## WHAT IS EXPECTED
The listing, minus its pictures, is to be given again exactly.

## PROVIDED ENTRIES
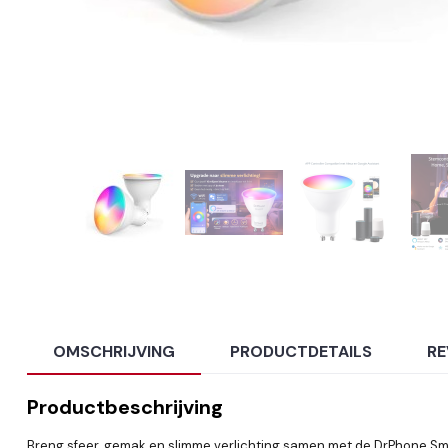
OMSCHRIJVING
PRODUCTDETAILS
RE
Productbeschrijving
Breng sfeer, gemak en slimme verlichting samen met de DrPhone Sma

## EXPECTED ANSWER
OMSCHRIJVING
PRODUCTDETAILS
RE
Productbeschrijving
Breng sfeer, gemak en slimme verlichting samen met de DrPhone Sma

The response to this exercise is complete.